Malaria vaccine, a key step

A health surveillance assistant (HAS) gets malaria vaccine from its bottle into an injection to be administered to a child at the beginning of the Malaria vaccine implementation pilot programme at Mitundu Community hospital in Malawi's capital district of

Last week’s launch of a pilot programme of anti-malaria vaccination is an important event in the fight against the deadly mosquito-borne disease. The World Health Organisation (WHO) has announced that children under two years would be immunised with the vaccine Mosquirix in Malawi, a South-eastern African country, in the first phase of the prgramame. It will be extended soon to Kenya and Ghana, and the plan is to bring about 3,60,000 children under the programme every year. African countries have been selected for the pilot project because the continent accounts for most of the malaria cases and the casualties resulting from the disease. Malaria kills more than 1,000 people every day worldwide, and it is the top killer of children. Some children get affected many times.
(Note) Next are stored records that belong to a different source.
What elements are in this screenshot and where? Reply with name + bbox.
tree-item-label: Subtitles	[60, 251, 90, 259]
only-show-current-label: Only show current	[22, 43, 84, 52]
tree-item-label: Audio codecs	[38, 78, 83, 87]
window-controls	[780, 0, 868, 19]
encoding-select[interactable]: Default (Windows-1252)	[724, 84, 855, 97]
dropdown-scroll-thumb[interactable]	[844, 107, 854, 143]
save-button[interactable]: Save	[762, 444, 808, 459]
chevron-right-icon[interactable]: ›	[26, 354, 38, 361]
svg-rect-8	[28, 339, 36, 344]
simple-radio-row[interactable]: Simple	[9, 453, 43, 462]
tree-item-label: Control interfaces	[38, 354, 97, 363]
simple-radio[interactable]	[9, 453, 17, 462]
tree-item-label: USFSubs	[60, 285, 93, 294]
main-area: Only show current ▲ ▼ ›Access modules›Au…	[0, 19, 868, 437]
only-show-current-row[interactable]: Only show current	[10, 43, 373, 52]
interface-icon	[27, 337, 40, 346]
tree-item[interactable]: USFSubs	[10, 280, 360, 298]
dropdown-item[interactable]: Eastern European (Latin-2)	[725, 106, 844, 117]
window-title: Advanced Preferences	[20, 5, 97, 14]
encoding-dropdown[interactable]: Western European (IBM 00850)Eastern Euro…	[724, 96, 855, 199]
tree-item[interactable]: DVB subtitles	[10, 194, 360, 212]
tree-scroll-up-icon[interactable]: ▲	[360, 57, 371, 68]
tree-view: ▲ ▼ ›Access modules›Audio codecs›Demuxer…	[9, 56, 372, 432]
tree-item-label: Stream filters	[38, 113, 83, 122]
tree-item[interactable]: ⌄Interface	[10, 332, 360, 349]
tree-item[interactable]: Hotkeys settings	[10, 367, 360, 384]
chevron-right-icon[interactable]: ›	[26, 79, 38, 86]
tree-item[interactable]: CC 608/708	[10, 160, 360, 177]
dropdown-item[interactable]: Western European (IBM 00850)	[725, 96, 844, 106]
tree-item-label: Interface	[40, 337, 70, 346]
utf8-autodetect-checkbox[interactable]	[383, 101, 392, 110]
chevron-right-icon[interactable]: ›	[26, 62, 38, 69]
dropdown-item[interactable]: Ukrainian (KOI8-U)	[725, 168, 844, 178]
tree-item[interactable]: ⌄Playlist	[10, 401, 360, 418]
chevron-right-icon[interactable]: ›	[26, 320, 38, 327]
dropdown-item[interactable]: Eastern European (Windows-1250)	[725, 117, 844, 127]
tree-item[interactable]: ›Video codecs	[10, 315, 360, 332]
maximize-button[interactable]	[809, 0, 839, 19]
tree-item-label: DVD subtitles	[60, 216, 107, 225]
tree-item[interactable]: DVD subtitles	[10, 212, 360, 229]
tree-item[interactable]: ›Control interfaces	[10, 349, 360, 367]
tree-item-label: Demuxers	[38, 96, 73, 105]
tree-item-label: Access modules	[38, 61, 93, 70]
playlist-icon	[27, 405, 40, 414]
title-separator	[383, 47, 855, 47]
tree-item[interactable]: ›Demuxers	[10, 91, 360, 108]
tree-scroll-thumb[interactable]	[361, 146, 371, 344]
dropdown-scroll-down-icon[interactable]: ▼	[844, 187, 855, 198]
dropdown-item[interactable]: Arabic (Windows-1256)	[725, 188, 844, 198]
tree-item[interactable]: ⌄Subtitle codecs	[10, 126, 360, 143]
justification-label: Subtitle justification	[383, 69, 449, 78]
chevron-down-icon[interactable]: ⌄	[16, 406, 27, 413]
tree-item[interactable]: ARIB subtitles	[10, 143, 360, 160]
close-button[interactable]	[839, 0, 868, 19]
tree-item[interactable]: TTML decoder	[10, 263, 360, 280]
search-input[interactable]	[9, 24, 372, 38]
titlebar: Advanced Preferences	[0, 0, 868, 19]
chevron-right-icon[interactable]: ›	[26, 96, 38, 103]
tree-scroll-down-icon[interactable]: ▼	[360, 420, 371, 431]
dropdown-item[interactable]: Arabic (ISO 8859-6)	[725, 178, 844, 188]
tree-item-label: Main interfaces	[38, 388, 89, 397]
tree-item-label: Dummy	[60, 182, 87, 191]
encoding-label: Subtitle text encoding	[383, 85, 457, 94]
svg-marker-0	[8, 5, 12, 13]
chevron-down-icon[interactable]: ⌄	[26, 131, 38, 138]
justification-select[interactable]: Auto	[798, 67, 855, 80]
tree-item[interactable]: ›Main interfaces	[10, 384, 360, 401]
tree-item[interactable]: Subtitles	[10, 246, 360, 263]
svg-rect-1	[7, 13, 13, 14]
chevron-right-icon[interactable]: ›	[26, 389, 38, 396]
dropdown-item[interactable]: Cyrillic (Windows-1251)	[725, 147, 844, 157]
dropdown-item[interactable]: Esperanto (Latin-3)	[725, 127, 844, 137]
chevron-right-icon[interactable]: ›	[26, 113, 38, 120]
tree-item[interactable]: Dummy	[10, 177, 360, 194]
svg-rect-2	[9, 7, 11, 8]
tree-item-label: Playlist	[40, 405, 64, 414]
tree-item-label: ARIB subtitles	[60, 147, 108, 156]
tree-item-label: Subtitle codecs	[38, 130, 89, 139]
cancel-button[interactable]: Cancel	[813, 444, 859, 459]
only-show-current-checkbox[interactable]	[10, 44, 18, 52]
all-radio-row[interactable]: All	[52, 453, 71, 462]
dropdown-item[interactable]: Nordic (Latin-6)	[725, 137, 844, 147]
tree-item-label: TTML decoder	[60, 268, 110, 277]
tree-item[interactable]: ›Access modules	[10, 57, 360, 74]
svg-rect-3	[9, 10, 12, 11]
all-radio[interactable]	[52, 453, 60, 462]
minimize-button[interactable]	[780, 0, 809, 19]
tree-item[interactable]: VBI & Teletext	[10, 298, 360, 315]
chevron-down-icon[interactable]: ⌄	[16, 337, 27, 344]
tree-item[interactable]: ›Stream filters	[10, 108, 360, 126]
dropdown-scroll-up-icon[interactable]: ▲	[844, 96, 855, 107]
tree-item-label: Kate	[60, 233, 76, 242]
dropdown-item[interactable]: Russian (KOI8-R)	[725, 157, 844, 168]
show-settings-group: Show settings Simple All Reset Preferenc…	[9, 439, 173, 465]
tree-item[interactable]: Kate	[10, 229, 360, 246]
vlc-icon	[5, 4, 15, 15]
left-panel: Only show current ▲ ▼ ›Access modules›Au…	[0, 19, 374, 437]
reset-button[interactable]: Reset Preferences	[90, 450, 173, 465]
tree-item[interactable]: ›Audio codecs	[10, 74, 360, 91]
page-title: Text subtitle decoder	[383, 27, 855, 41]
It is one of the few mass killer diseases against which no vaccine had been developed and that is why the launch of Mosquirix is important. 

It took over 30 years for the vaccine to be developed as the result of a private research project supported by the WHO, Bill and Melinda Gates Foundation and an international NGO Path. Treatment of malaria is difficult because the parasite that causes it acts fast. By the time it is diagnosed, especially in poor and developing countries where the public health system is inadequate, the disease often becomes difficult to control. Prevention is best, but the parasite develops resistance to drugs quickly and mutates. That is why Mosquirix may become very useful in the efforts to control the disease. The success of the rollout in Africa will be important for India where the burden of the disease is high. India has reduced the number of malaria cases in the last few years but over 8 million cases are still reported in a year. 

While the vaccine may turn out to have an important role in the fight against the disease, it has its limitations too. Trials have shown that it is effective in only 40% of the cases while the success rate of vaccines against measles and chicken pox are 97% and 85%, respectively. But it has also been found that the severity of the disease is less if immunised children contract it again. It will need more research to make the vaccine more effective in future. It is now considered as a complementary tool to control the disease, to be used as part of a package of preventive measures like mosquito control and timely testing and diagnosis and treatment with the existing drugs. The WHO thinks it is a valuable tool because, even with a 40% impact, it can save tens of thousands of lives.